*Task requirements*. Match the string "Smart" against each line below, and copy every line that matches.

*Supplied data*.
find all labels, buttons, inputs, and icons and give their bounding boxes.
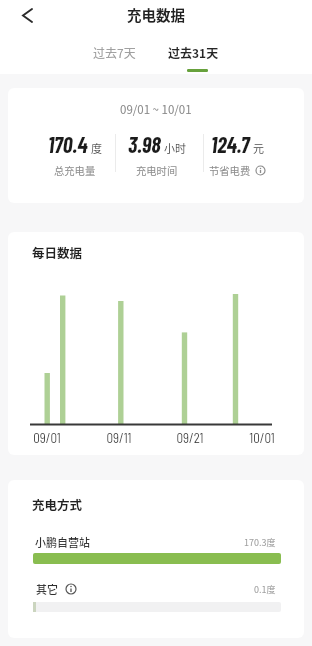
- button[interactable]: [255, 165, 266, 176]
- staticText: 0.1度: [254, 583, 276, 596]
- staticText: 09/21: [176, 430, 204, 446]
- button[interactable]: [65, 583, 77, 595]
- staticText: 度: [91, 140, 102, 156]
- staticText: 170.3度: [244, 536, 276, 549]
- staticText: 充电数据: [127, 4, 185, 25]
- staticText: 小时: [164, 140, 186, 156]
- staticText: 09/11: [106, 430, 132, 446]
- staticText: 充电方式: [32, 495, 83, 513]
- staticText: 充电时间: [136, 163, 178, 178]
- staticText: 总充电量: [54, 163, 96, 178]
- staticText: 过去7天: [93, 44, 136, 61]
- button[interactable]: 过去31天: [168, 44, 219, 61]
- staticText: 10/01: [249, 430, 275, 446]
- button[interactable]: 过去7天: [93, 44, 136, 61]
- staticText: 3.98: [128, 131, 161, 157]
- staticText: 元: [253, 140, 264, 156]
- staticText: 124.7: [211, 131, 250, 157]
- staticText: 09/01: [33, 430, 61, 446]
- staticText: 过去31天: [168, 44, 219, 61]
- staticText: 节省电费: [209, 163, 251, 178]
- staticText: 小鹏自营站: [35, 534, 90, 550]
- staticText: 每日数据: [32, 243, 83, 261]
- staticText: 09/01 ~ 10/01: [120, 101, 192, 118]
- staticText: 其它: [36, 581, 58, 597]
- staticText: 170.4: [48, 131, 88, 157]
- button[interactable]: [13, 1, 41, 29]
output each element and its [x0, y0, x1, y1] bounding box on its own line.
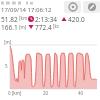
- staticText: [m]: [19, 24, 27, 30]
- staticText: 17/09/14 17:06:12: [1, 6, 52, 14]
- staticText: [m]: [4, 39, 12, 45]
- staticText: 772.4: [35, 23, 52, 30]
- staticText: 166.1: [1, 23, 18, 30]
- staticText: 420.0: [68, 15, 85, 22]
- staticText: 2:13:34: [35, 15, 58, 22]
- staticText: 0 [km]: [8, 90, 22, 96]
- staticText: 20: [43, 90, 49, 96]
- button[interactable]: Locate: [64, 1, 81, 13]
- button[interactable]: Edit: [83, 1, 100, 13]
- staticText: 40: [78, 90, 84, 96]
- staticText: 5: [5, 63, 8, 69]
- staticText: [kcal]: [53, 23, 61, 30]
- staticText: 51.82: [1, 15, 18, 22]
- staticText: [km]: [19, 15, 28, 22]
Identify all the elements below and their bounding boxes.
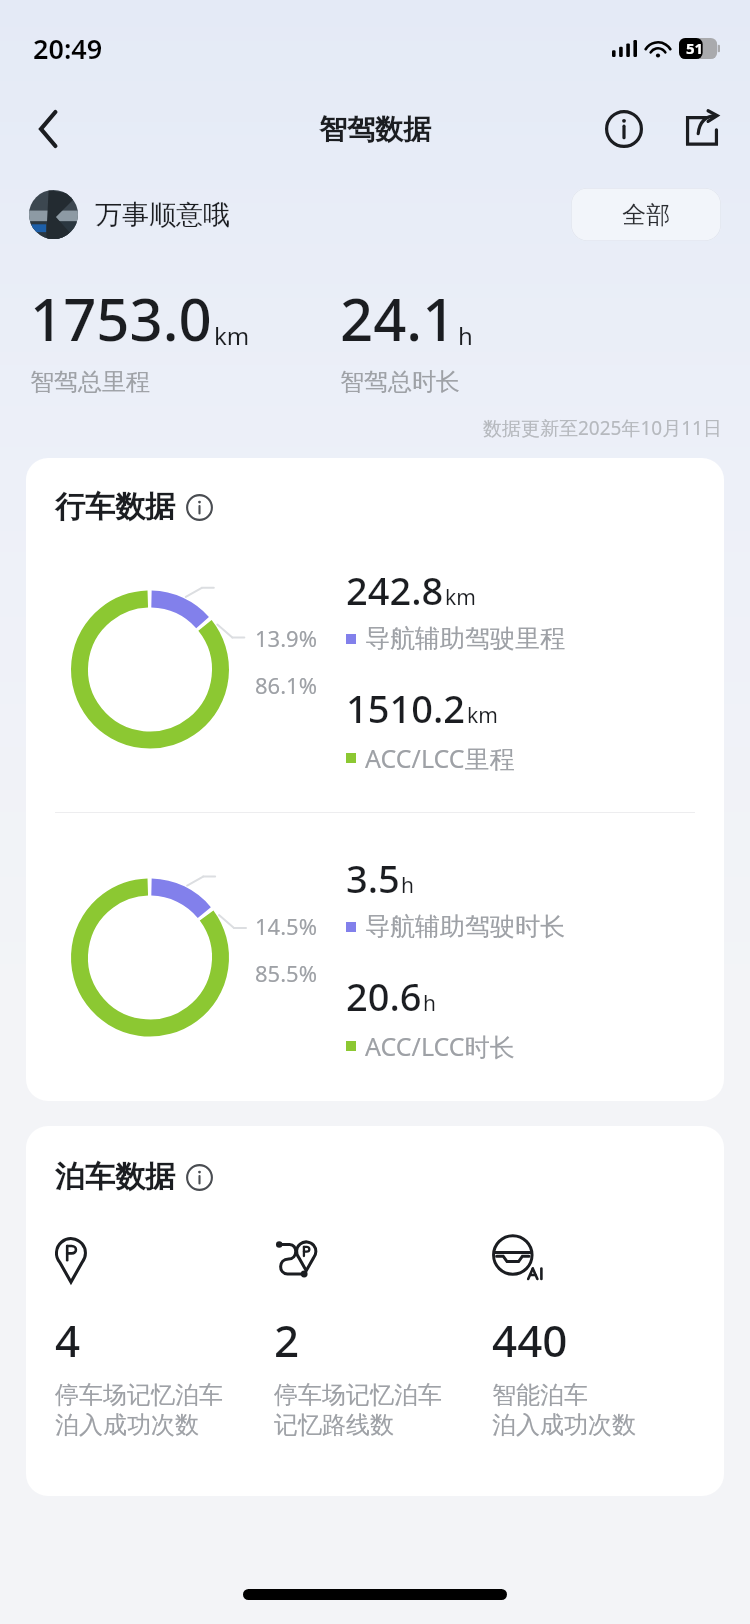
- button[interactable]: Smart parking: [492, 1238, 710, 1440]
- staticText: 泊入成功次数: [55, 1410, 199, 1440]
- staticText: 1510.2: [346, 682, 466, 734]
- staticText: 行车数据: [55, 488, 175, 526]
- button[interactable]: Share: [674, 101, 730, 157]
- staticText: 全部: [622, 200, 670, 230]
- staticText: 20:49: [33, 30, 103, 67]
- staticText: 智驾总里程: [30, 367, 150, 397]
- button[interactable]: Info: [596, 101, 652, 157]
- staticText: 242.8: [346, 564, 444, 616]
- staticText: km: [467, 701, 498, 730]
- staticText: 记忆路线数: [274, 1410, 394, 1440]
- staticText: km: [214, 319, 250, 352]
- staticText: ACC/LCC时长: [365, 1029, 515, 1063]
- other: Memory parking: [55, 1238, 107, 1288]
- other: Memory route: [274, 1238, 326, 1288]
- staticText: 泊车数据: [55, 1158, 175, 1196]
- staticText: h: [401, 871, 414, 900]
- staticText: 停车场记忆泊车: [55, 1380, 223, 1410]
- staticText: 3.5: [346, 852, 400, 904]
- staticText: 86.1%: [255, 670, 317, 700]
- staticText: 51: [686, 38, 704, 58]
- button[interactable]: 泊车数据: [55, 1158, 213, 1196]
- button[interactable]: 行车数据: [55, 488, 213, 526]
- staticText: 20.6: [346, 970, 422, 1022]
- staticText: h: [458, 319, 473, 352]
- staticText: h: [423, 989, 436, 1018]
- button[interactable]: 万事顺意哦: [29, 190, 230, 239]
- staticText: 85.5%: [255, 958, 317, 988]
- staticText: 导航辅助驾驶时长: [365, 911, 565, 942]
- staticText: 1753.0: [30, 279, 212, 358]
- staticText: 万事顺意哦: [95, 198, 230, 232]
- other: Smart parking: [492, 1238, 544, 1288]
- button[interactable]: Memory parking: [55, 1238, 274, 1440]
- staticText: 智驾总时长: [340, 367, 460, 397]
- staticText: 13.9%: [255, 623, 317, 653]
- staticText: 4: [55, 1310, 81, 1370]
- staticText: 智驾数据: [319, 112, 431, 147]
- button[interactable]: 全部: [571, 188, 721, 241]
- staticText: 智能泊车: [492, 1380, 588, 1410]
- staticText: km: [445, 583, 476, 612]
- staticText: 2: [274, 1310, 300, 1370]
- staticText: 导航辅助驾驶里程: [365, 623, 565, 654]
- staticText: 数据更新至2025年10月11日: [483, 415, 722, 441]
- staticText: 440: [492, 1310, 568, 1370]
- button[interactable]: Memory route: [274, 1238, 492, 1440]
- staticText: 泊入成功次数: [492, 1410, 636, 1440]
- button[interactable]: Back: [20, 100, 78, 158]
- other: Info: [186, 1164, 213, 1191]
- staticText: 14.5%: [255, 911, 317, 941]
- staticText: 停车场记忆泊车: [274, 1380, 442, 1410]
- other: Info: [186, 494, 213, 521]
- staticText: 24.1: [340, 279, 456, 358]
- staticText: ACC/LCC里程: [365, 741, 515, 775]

*Answer to this problem*.
- button[interactable]: Smart parking: [492, 1238, 710, 1440]
- other: Smart parking: [492, 1238, 544, 1288]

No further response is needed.